§ **Activity**: Print the line containing "Consolate, consolate il mio popolo" and all lines after it to the end of the records below, exactly as written. No pictures.

++++ Provided material ++++

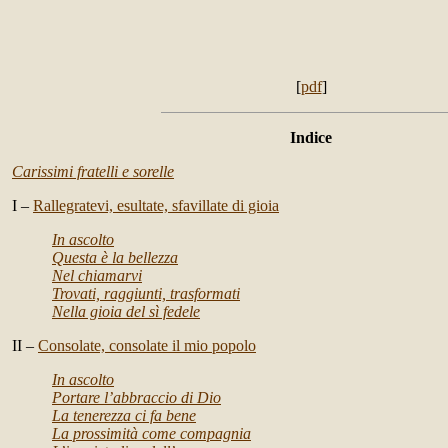
[
pdf
]
Indice
Carissimi fratelli e sorelle
I –
Rallegratevi, esultate, sfavillate di gioia
In ascolto
Questa è la bellezza
Nel chiamarvi
Trovati, raggiunti, trasformati
Nella gioia del sì fedele
II –
Consolate, consolate il mio popolo
In ascolto
Portare l’abbraccio di Dio
La tenerezza ci fa bene
La prossimità come compagnia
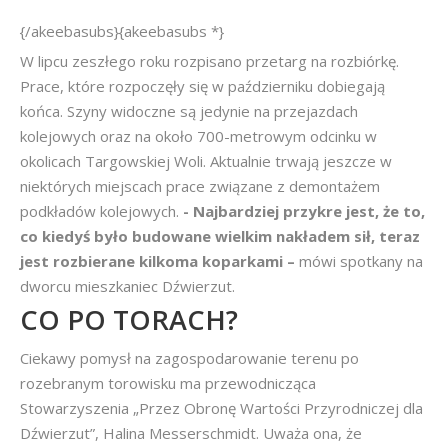
{/akeebasubs}{akeebasubs *}
W lipcu zeszłego roku rozpisano przetarg na rozbiórkę.
Prace, które rozpoczęły się w październiku dobiegają
końca. Szyny widoczne są jedynie na przejazdach
kolejowych oraz na około 700-metrowym odcinku w
okolicach Targowskiej Woli. Aktualnie trwają jeszcze w
niektórych miejscach prace związane z demontażem
podkładów kolejowych.
- Najbardziej przykre jest, że to,
co kiedyś było budowane wielkim nakładem sił, teraz
jest rozbierane kilkoma koparkami –
mówi spotkany na
dworcu mieszkaniec Dźwierzut.
CO PO TORACH?
Ciekawy pomysł na zagospodarowanie terenu po
rozebranym torowisku ma przewodnicząca
Stowarzyszenia „Przez Obronę Wartości Przyrodniczej dla
Dźwierzut”, Halina Messerschmidt. Uważa ona, że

++++

§ **Written answer**:
Consolate, consolate il mio popolo
In ascolto
Portare l’abbraccio di Dio
La tenerezza ci fa bene
La prossimità come compagnia
{/akeebasubs}{akeebasubs *}
W lipcu zeszłego roku rozpisano przetarg na rozbiórkę.
Prace, które rozpoczęły się w październiku dobiegają
końca. Szyny widoczne są jedynie na przejazdach
kolejowych oraz na około 700-metrowym odcinku w
okolicach Targowskiej Woli. Aktualnie trwają jeszcze w
niektórych miejscach prace związane z demontażem
podkładów kolejowych.
- Najbardziej przykre jest, że to,
co kiedyś było budowane wielkim nakładem sił, teraz
jest rozbierane kilkoma koparkami –
mówi spotkany na
dworcu mieszkaniec Dźwierzut.
CO PO TORACH?
Ciekawy pomysł na zagospodarowanie terenu po
rozebranym torowisku ma przewodnicząca
Stowarzyszenia „Przez Obronę Wartości Przyrodniczej dla
Dźwierzut”, Halina Messerschmidt. Uważa ona, że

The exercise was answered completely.